O diretor do Conselho Econômico da Casa Branca, Larry Kudlow, declarou na convenção do CPAC (Conferência de Ação Política Conservadora), realizada no dia 28 de fevereiro último no National Harbor, Estado de Maryland, que “o que poderia deprimir a economia é o socialismo, não o coronavírus“.

Em referência aos opositores democratas, especialmente ao principal oponente republicano Bernie Sanders, ressaltou novamente que “o que poderia afundar os Estados Unidos é o socialismo de nossos amigos do outro lado do corredor”.

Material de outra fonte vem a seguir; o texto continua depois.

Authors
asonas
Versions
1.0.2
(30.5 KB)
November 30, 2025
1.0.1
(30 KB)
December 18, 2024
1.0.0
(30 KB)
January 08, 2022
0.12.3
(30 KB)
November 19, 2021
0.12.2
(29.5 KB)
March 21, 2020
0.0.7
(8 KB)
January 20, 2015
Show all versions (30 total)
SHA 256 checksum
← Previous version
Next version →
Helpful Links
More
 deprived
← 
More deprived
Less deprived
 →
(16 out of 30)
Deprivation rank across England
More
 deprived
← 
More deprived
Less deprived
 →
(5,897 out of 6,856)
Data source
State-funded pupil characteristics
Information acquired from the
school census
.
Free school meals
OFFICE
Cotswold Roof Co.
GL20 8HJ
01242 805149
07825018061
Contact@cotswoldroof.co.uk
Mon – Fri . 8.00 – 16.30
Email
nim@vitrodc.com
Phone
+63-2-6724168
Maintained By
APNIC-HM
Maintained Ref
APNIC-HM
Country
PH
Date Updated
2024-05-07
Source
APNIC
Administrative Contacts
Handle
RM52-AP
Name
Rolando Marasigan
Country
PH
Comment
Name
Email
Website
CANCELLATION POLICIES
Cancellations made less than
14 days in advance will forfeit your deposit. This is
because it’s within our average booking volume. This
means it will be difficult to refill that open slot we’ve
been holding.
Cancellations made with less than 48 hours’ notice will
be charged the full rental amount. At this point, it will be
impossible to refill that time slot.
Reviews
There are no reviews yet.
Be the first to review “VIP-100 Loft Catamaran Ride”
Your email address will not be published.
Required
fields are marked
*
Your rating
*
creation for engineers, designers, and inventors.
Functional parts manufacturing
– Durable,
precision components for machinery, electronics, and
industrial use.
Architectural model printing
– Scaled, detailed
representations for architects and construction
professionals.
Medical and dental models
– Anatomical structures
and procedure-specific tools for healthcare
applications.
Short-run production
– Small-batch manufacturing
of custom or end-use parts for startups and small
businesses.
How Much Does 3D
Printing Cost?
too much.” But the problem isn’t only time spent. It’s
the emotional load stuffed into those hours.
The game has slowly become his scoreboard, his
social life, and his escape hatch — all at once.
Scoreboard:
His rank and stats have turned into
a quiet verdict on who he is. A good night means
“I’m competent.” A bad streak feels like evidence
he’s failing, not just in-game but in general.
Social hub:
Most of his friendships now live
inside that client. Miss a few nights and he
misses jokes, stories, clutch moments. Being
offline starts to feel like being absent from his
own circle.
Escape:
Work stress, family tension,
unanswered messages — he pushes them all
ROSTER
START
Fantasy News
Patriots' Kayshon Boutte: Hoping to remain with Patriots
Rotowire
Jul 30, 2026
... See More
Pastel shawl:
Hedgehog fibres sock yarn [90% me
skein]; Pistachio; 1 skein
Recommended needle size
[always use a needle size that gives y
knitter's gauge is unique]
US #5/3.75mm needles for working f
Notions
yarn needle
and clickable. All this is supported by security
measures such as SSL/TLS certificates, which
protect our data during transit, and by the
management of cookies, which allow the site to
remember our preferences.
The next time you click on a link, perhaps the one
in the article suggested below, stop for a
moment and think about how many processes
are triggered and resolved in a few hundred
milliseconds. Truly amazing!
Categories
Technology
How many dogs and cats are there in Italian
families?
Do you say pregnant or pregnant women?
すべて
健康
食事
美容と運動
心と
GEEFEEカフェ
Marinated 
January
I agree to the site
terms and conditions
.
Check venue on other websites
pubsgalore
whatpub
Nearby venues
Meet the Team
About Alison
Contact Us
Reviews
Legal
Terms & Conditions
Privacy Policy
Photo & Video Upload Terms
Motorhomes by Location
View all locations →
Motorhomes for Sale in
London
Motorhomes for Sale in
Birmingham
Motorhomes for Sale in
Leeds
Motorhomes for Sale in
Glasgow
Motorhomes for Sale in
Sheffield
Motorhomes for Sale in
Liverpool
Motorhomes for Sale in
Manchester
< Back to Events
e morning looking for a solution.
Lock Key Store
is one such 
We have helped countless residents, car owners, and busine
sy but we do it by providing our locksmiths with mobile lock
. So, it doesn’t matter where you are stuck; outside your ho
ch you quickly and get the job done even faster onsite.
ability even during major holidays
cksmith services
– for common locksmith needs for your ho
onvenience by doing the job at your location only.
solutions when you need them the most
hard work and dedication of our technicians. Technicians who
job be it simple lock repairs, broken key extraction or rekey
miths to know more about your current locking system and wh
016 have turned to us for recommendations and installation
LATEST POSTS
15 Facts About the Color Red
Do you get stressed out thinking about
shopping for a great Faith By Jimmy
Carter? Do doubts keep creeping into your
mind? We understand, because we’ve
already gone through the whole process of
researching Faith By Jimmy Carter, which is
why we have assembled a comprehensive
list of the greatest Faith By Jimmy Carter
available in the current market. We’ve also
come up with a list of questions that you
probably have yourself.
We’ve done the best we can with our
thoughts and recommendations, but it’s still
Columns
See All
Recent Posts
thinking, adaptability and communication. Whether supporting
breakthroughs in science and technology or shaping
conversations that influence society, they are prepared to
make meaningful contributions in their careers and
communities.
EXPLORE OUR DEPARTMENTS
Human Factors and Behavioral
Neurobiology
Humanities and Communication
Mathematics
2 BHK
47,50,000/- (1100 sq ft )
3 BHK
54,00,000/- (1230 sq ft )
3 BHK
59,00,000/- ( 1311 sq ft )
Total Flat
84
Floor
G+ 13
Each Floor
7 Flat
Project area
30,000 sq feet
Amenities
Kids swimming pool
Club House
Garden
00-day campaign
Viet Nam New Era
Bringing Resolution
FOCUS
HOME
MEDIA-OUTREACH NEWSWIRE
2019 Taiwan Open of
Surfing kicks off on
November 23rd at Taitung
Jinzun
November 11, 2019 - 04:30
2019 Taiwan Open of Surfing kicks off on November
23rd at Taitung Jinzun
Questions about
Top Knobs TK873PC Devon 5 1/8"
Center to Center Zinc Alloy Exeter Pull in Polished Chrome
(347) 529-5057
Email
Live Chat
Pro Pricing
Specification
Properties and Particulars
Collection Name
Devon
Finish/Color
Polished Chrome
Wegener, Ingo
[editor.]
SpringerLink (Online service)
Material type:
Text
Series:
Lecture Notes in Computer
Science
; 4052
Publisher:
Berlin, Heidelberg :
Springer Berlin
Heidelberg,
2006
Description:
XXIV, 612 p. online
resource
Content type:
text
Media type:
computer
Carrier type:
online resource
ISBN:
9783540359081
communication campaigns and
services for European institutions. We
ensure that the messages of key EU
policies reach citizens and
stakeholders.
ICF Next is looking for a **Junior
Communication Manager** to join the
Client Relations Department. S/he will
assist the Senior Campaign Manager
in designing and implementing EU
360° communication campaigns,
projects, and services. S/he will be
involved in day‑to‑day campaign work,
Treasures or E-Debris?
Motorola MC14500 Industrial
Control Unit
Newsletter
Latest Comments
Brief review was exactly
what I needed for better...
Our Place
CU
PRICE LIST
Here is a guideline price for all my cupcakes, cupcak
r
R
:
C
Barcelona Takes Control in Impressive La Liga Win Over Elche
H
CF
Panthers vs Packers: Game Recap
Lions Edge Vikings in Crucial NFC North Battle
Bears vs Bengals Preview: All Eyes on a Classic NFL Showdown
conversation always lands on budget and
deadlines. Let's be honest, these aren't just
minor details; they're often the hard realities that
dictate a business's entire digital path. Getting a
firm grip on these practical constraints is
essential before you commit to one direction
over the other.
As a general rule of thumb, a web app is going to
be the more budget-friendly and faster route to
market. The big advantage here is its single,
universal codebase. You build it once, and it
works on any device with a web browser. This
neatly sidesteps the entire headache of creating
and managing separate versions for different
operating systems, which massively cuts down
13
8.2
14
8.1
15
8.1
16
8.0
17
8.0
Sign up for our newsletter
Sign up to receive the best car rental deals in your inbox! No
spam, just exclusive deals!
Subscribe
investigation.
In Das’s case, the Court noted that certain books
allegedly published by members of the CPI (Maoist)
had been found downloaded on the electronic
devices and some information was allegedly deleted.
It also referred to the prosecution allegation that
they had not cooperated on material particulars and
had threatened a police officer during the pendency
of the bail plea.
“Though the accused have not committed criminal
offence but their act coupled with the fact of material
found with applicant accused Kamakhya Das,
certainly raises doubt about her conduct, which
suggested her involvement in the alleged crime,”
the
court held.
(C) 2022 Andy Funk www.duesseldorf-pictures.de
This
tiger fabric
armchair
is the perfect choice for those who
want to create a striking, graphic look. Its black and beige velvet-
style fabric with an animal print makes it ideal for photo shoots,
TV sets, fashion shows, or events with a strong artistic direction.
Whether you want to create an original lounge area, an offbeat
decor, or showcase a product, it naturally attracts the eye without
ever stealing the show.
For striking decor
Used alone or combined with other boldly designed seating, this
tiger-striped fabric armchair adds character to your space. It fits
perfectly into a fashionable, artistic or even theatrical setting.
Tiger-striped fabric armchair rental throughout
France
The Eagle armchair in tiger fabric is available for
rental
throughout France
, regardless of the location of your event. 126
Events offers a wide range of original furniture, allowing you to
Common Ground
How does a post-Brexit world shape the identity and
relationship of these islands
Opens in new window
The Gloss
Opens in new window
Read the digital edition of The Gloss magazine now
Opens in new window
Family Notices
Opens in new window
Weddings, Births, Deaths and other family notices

Apesar do coronavirus já ter feito grande estrago na economia dos Estados Unidos e do mundo, Kudlow acredita que de uma hora para outra a situação pode se reverter. Segundo ele, o declínio da Bolsa de Valores é decorrente das incertezas com relação ao vírus. Uma vez controlada a doença, o quadro pode voltar rapidamente para o estágio anterior. O mesmo não se pode esperar de medidas socializantes propugnadas por Sanders, o qual elogiou os governos de Cuba e Venezuela, e pretende implantar no país um sistema de saúde gratuito para toda população, sem dizer de onde vai tirar o financiamento.

Como se sabe, apesar da crise os EUA vivem numa situação de pleno emprego, impulsionada pelas políticas de crescimento do governo Trump dos últimos anos, especialmente a redução dos impostos e a desregulamentação da economia. Como efeito colateral deste progresso, as mulheres foram as mais beneficiadas. Estatísticas mostram que havia, no final de 2019, 109.000 mais trabalhadoras empregadas do que homens, o que representa 50,04% da força de trabalho.

As feministas do mundo inteiro, se fossem imparciais, poderiam reconhecer no presidente Trump um grande aliado, mas o coronavírus ideológico tomou conta de suas mentes e certamente vão apoiar os socialistas democratas nas próximas eleições, colocando em risco seus empregos e o futuro dos EUA.